Cell and tissue engineering encompasses the broad array of research foci that relate to the design, fabrication, and implantation of manmade tissues, as well as the strategic manipulation of the body’s own regenerative programs, e.g. by pharmacologic interventions that coax the body to heal and regenerate itself following injury or disease. In the past five years, this definition of cell and tissue engineering has been expanded to include the design and fabrication of tissue mimics, termed microengineered tissues or organoids that exist for days-to-weeks outside the body and can be used as test beds for investigating fundamental biological mechanisms of disease and for screening drugs.

Tissue engineering and regenerative medicine are in their formative stages.  Our goal is to conduct fundamental research that we can translate into clinical applications.  The department is well-placed to pursue this ambitious program because of resources we have both within the department and across the university. They include expertise in systems biology, medical imaging, materials, vasculature, and immunology as well as our unique collection of cutting-edge tissue engineering equipment.

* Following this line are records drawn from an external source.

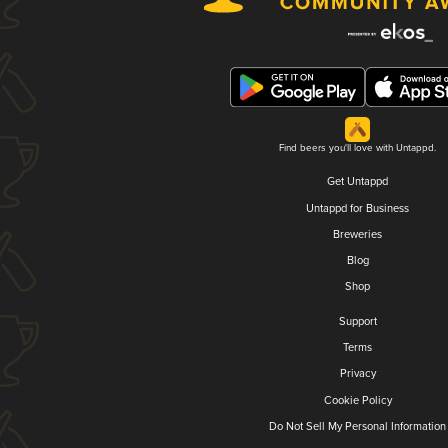
Find beers you'll love with Untappd.
Get Untappd
Untappd for Business
Breweries
Blog
Shop
Support
Terms
Privacy
Cookie Policy
Do Not Sell My Personal Information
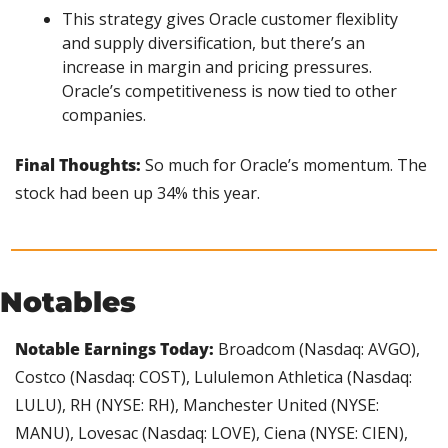
This strategy gives Oracle customer flexiblity 
and supply diversification, but there’s an 
increase in margin and pricing pressures. 
Oracle’s competitiveness is now tied to other 
companies.
Final Thoughts: 
So much for Oracle’s momentum. The 
stock had been up 34% this year.
Notables
Notable Earnings Today:
 Broadcom (Nasdaq: AVGO), 
Costco (Nasdaq: COST), Lululemon Athletica (Nasdaq: 
LULU), RH (NYSE: RH), Manchester United (NYSE: 
MANU), Lovesac (Nasdaq: LOVE), Ciena (NYSE: CIEN),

The current focus on cell and tissue engineering in the Department of Biomedical Engineering represents an evolution from research roots that extend back to the 1990s. The department’s engineering-based investigations into cell mechanobiology, vascular adaptations, inflammation, medical imaging of cardiovascular disease, and the etiology of wound healing—all of which are central aspects of cell and tissue engineering today—distinguished our department on a national level.

Through strategic faculty hiring over the past 15 years, we have continued to grow our research and teaching strengths in this area. Building on our department’s 50-year focus on cardiovascular engineering, which continues to thrive in the areas of cardiac muscle adaptations (Jeff Holmes) and blood vessel growth and remodeling (Shayn Peirce-Cottler, Rich Price), we have expanded our scope to encompass musculoskeletal tissue regeneration by recruiting established faculty members Silvia Blemker and George Christ.

The recruitment of senior faculty member Tom Barker, an expert in cell mechanobiology and tissue fibrosis, an unwanted consequence of regeneration, has further added to our research depth in this area. Additionally, we have also recruited junior faculty with key expertise in stem cell differentiation (Eli Zunder), optical imaging of vascular function and structure (Song Hu), and advanced biomaterials (Don Griffin, Chris Highley, Steven Caliari).

These new hires have led to the generation of exciting collaborative research initiatives, such as our new Fibrosis Initiative (PIs: Tom Barker and Jeff Holmes) and a new Center for Advanced Biomanufacturing (PIs: George Christ and Shayn Peirce-Cottler), which was recently funded by UVA’s Strategic Investment Funds. The latter will support UVA’s participation in the large-scale public-private consortium that the Department of Defense has recently selected to lead the nation’s Advanced Tissue Biofabrication Manufacturing USA Institute.

The growth in the number of program announcements and requests for applications in cell and tissue engineering from government institutions such as NIH, NSF, and DOD and others sets the stage for expanding our program. We will be deliberate in positioning ourselves to take advantage of these opportunities. A research program that is growing in size and recognition will also benefit our students by preparing them to contribute to these vital activities.